Reeves will insist on Wednesday she is providing “security” for the British people — both militarily and economically — but her speech to MPs will be dominated by dismal growth data, a yawning fiscal hole and an admission that things can get even worse.

She will attempt to put a positive spin on the gloomy outlook, insisting that a £2.2bn extra dose of military spending from April will boost jobs at British defence companies.

The extra funding, which will come from new cuts to the overseas aid budget and the Treasury reserve, will take UK defence spending to 2.36 per cent of GDP in the 2025-26 financial year.

Reeves has already said it will hit 2.5 per cent in 2027 — an extra £6.4bn — funded by a bigger raid on the foreign aid budget. “As defence spending rises, I want the whole country to feel the benefits too,” she will say.

The chancellor’s statement takes place in the shadow of Donald Trump, whose election as US president has forced Britain to increase military spending. Reeves has admitted that a Trumpian global trade war will also create economic “headwinds” and further dampen growth.

The chancellor will patch up a hole in the public finances of about £15bn, created by sluggish growth and higher borrowing costs, with a wave of cuts to welfare and government spending, although she denies she is returning to “austerity”.

She will also publish a forecast by the independent Office for Budget Responsibility, which is expected to halve its October growth projection for 2025 of 2 per cent.
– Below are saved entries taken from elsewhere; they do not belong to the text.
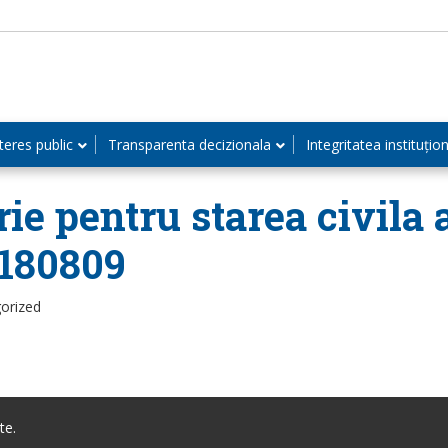
teres public
Transparenta decizionala
Integritatea instituțio
rie pentru starea civila 
180809
orized
te.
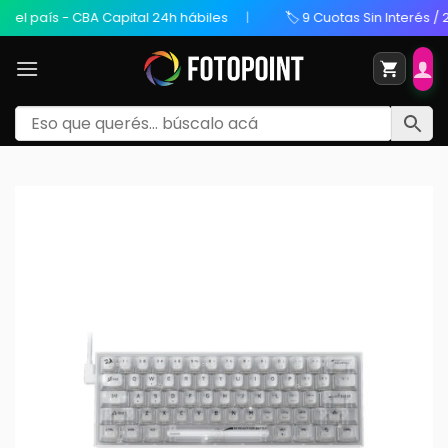
 país - CBA Capital 24h hábiles
🏷️ 9 Cuotas Sin Interés / 20%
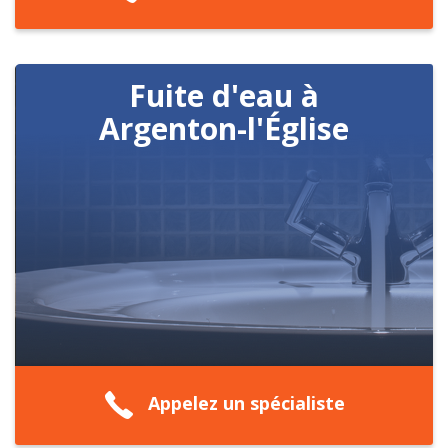
Fuite d'eau à
Argenton-l'Église
Appelez un spécialiste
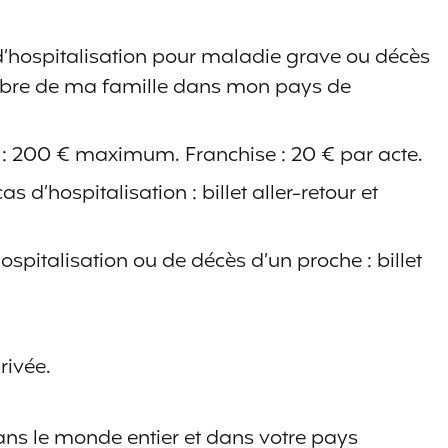
 d’hospitalisation pour maladie grave ou décès
mbre de ma famille dans mon pays de
e : 200 € maximum. Franchise : 20 € par acte.
 d’hospitalisation : billet aller-retour et
ospitalisation ou de décès d’un proche : billet
rivée.
ns le monde entier et dans votre pays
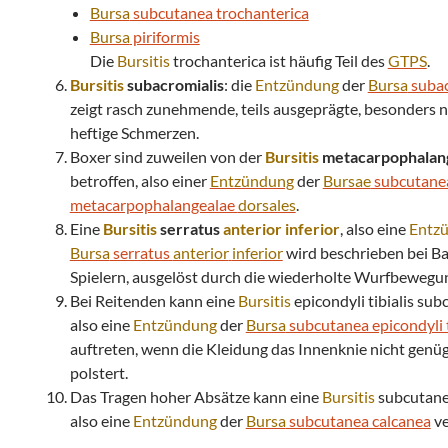
Bursa
subcutanea trochanterica
Bursa
piriformis
Die
Bursitis
trochanterica ist häufig Teil des
GTPS
.
Bursitis
subacromialis
: die
Entzündung
der
Bursa
subac
zeigt rasch zunehmende, teils ausgeprägte, besonders 
heftige Schmerzen.
Boxer sind zuweilen von der
Bursitis
metacarpophalang
betroffen, also einer
Entzündung
der
Bursae
subcutane
metacarpophalangealae
dorsales
.
Eine
Bursitis
serratus
anterior
inferior
, also eine
Entz
Bursa
serratus
anterior
inferior
wird beschrieben bei Ba
Spielern, ausgelöst durch die wiederholte Wurfbewegu
Bei Reitenden kann eine
Bursitis
epicondyli tibialis sub
also eine
Entzündung
der
Bursa
subcutanea epicondyli t
auftreten, wenn die Kleidung das Innenknie nicht genü
polstert.
Das Tragen hoher Absätze kann eine
Bursitis
subcutane
also eine
Entzündung
der
Bursa
subcutanea calcanea
ve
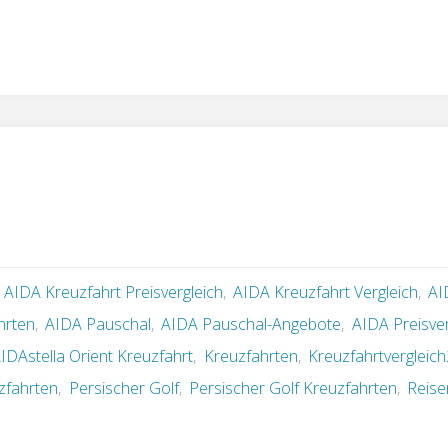
,
AIDA Kreuzfahrt Preisvergleich
,
AIDA Kreuzfahrt Vergleich
,
AI
hrten
,
AIDA Pauschal
,
AIDA Pauschal-Angebote
,
AIDA Preisver
IDAstella Orient Kreuzfahrt
,
Kreuzfahrten
,
Kreuzfahrtvergleich
zfahrten
,
Persischer Golf
,
Persischer Golf Kreuzfahrten
,
Reise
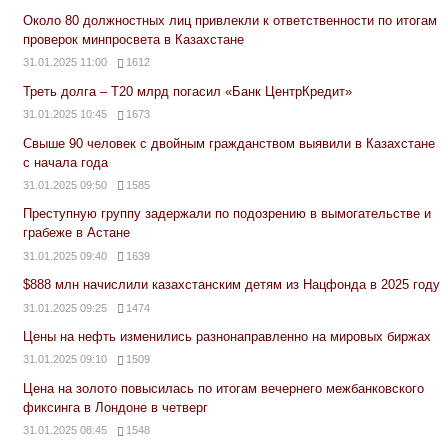
Около 80 должностных лиц привлекли к ответственности по итогам
проверок минпросвета в Казахстане
31.01.2025 11:00
1612
Треть долга – Т20 млрд погасил «Банк ЦентрКредит»
31.01.2025 10:45
1673
Свыше 90 человек с двойным гражданством выявили в Казахстане
с начала года
31.01.2025 09:50
1585
Преступную группу задержали по подозрению в вымогательстве и
грабеже в Астане
31.01.2025 09:40
1639
$888 млн начислили казахстанским детям из Нацфонда в 2025 году
31.01.2025 09:25
1474
Цены на нефть изменились разнонаправленно на мировых биржах
31.01.2025 09:10
1509
Цена на золото повысилась по итогам вечернего межбанковского
фиксинга в Лондоне в четверг
31.01.2025 08:45
1548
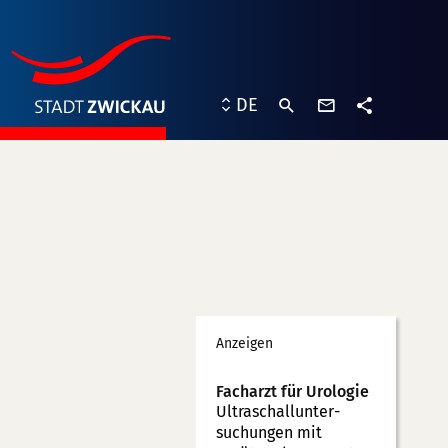
Kontaktformu
DE
Teilen
Werbung
Anzeigen
Facharzt für Urologie
Ultraschallunter­
suchungen mit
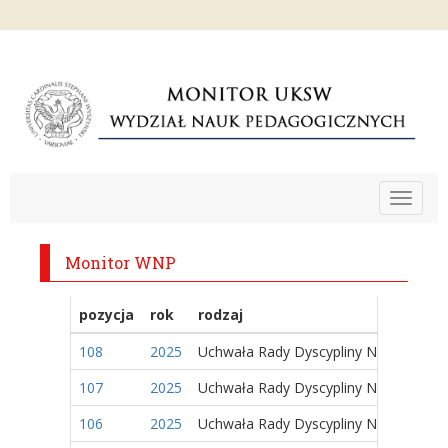
Toggle
navigat
Monitor WNP
pozycja
rok
rodzaj
108
2025
Uchwała Rady Dyscypliny Naukowej
107
2025
Uchwała Rady Dyscypliny Naukowej
106
2025
Uchwała Rady Dyscypliny Naukowej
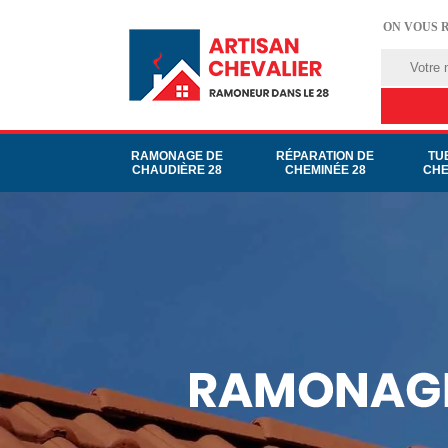
ON VOUS 
RAMONAGE DE
RÉPARATION DE
TU
CHAUDIÈRE 28
CHEMINÉE 28
CHE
Treasury officials say there will be no tax rises in her statement, but economists believe they can become inevitable in her autumn Budget unless the country’s economic fortunes quickly begin to improve.

The chancellor is being goaded by Conservatives who claim she is overseeing a return to “austerity”, an allegation that ministers are determined to refute.

Darren Jones, chief secretary to the Treasury, on Tuesday briefed 75 ministers on the Spring Statement plan, which is expected to include a cut of at least £5bn a year from Whitehall spending totals later in the parliament.

He said this was not “austerity”, pointing out that real spending on public services would rise every year in this parliament and was growing from a higher base, following Reeves’ big injection of cash into the NHS and other areas in her October Budget.

Paul Johnson, head of the Institute for Fiscal Studies, said talk of austerity “is way overblown in context of what government announced in October and by comparison with stated plans of last government”.

Reeves is battling some negative sentiment over her handling of the economy. A YouGov survey found that only 16 per cent of voters thought the government was handling the economy well. Just 11 per cent hold a positive view of Reeves’ performance.

On Tuesday the chancellor was publicly criticised by a ministerial colleague for taking “freebie” tickets to a Sabrina Carpenter concert, 24 hours before she announces deep cuts to welfare and public spending.

Housing minister Matthew Pennycook was asked what he thought of Reeves’ decision to attend the concert in a VIP box earlier this month without paying for the tickets.

“I don’t personally think it’s appropriate,” Pennycook told LBC. “If I want to go to a concert at the O2, I’ll pay for it. But individual MPs, individual ministers, make their own decisions.”

Reeves said she accepted the VIP package for “security reasons” but many Labour MPs privately questioned her judgment at a time when she is making deep cuts to sickness and disability benefits.

The chancellor will publish alongside the Spring Statement an impact assessment of how £5bn of welfare cuts will affect ordinary voters, with many Labour MPs fearing the political fallout.